We may argue that those traditions are more the heart of the craft than the product itself, but this would bring us to the most problematic aspect of the stance that "It's been done that way for hundreds of years" which is- it hasn't, at least not by any field that managed to keep up. Aside from all of the appeals to or dissent from tradition the one critical point that doing things the old fashioned way does not take into account is the evolution of steel.

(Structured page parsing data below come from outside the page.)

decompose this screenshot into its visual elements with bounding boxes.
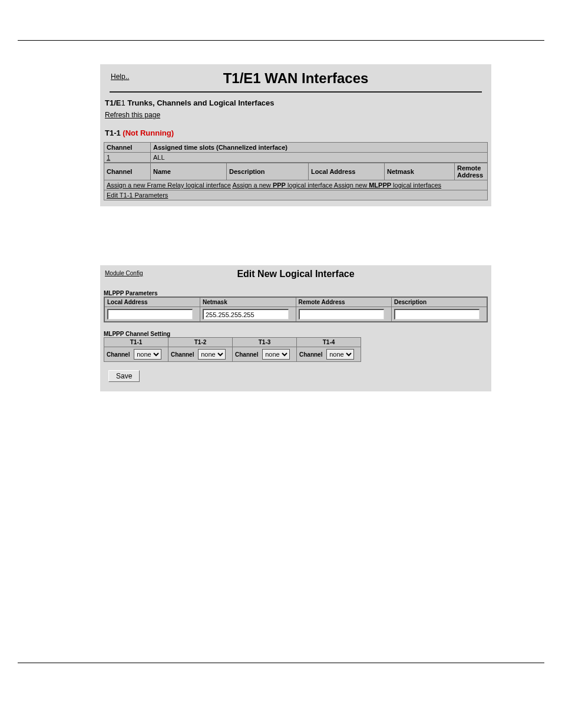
trunk-status-line: T1-1 (Not Running) — [105, 129, 488, 137]
timeslots-table: Channel Assigned time slots (Channelized… — [104, 142, 488, 163]
col-netmask: Netmask — [200, 297, 296, 307]
col-channel: Channel — [104, 143, 151, 153]
assign-ppp-link[interactable]: Assign a new PPP logical interface — [232, 182, 333, 189]
assign-frame-relay-link[interactable]: Assign a new Frame Relay logical interfa… — [107, 182, 231, 189]
section-title-post: Trunks, Channels and Logical Interfaces — [125, 98, 275, 107]
save-button[interactable]: Save — [108, 370, 140, 382]
channel-label: Channel — [107, 351, 130, 358]
trunk-status: (Not Running) — [123, 129, 174, 137]
section-title-pre: T1/E — [105, 98, 121, 107]
channel-select-t1-3[interactable]: none — [262, 349, 290, 360]
description-input[interactable] — [394, 309, 480, 319]
channel-label: Channel — [235, 351, 258, 358]
col-channel: Channel — [104, 163, 151, 180]
assign-ppp-post: logical interface — [286, 182, 333, 189]
edit-params-row: Edit T1-1 Parameters — [104, 190, 488, 200]
channel-1-link[interactable]: 1 — [107, 154, 110, 161]
help-link[interactable]: Help.. — [111, 73, 129, 81]
assign-row: Assign a new Frame Relay logical interfa… — [104, 180, 488, 190]
col-local-address: Local Address — [104, 297, 200, 307]
page-bottom-rule — [18, 663, 544, 663]
module-config-link[interactable]: Module Config — [105, 270, 143, 276]
trunk-col-t1-2: T1-2 — [168, 338, 233, 347]
page-title: T1/E1 WAN Interfaces — [106, 70, 485, 87]
table-row — [104, 307, 487, 322]
interfaces-table: Channel Name Description Local Address N… — [104, 163, 488, 200]
col-netmask: Netmask — [385, 163, 455, 180]
assign-ppp-strong: PPP — [273, 182, 286, 189]
remote-address-input[interactable] — [299, 309, 385, 319]
channel-label: Channel — [299, 351, 322, 358]
channel-select-t1-1[interactable]: none — [134, 349, 161, 360]
trunk-col-t1-3: T1-3 — [233, 338, 297, 347]
assign-mlppp-strong: MLPPP — [369, 182, 391, 189]
cell-channel: 1 — [104, 153, 151, 163]
edit-logical-interface-panel: Module Config Edit New Logical Interface… — [100, 265, 491, 391]
mlppp-parameters-header: MLPPP Parameters — [104, 290, 488, 297]
wan-interfaces-panel: Help.. T1/E1 WAN Interfaces T1/E1 Trunks… — [100, 64, 491, 206]
trunk-id: T1-1 — [105, 129, 121, 137]
local-address-input[interactable] — [107, 309, 193, 319]
col-name: Name — [151, 163, 227, 180]
col-local-address: Local Address — [309, 163, 385, 180]
assign-mlppp-post: logical interfaces — [391, 182, 441, 189]
channel-select-t1-2[interactable]: none — [198, 349, 226, 360]
assign-mlppp-pre: Assign new — [334, 182, 369, 189]
mlppp-parameters-table: Local Address Netmask Remote Address Des… — [104, 297, 488, 322]
netmask-input[interactable] — [203, 309, 289, 319]
trunk-col-t1-4: T1-4 — [297, 338, 361, 347]
channel-label: Channel — [171, 351, 194, 358]
assign-mlppp-link[interactable]: Assign new MLPPP logical interfaces — [334, 182, 441, 189]
channel-select-t1-4[interactable]: none — [326, 349, 354, 360]
table-row: 1 ALL — [104, 153, 488, 163]
mlppp-channel-setting-header: MLPPP Channel Setting — [104, 331, 488, 337]
table-row: Channel none Channel none Channel — [104, 347, 361, 362]
col-slots: Assigned time slots (Channelized interfa… — [151, 143, 488, 153]
section-title-e1: 1 — [121, 98, 125, 107]
edit-t1-1-parameters-link[interactable]: Edit T1-1 Parameters — [107, 192, 168, 199]
panel2-title: Edit New Logical Interface — [104, 269, 488, 279]
refresh-link[interactable]: Refresh this page — [105, 111, 160, 119]
section-title: T1/E1 Trunks, Channels and Logical Inter… — [105, 98, 488, 107]
assign-ppp-pre: Assign a new — [232, 182, 272, 189]
col-remote-address: Remote Address — [296, 297, 392, 307]
col-description: Description — [392, 297, 488, 307]
title-separator — [110, 91, 482, 93]
page-top-rule — [18, 40, 544, 41]
cell-slots: ALL — [151, 153, 488, 163]
col-description: Description — [227, 163, 309, 180]
trunk-col-t1-1: T1-1 — [104, 338, 168, 347]
mlppp-channel-setting-table: T1-1 T1-2 T1-3 T1-4 Channel none Channel — [104, 337, 361, 362]
col-remote-address: Remote Address — [455, 163, 488, 180]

The old ways worked not for hundreds of years, but thousands of years, however alloying and modern steel manufacturing changed everything. Simply applying ancient techniques to modern alloys is like working on a computer with a hammer. Heating and air cooling simple iron and carbon alloys from hundreds of years ago could actually approach annealing operations, however even our simplest carbon steels today contain copious amounts of manganese and multiple trace elements. Modern steel making methods changed everything, other metalworking fields that adapted to these changes became the driving forces in industry while those who rigidly adhered to tradition were left behind.

Once again please do not think this is about you in any way, you seem to be doing fine, but the appeal to tradition position is very, very common yet terribly flawed, and I have the best of intentions in hoping folks would abandon it for a better reasoning. :thumbup:
 
Kevin
I agree that research and development should be embraced.
That said, if I heat and air cool, and that softens the metal, why go further?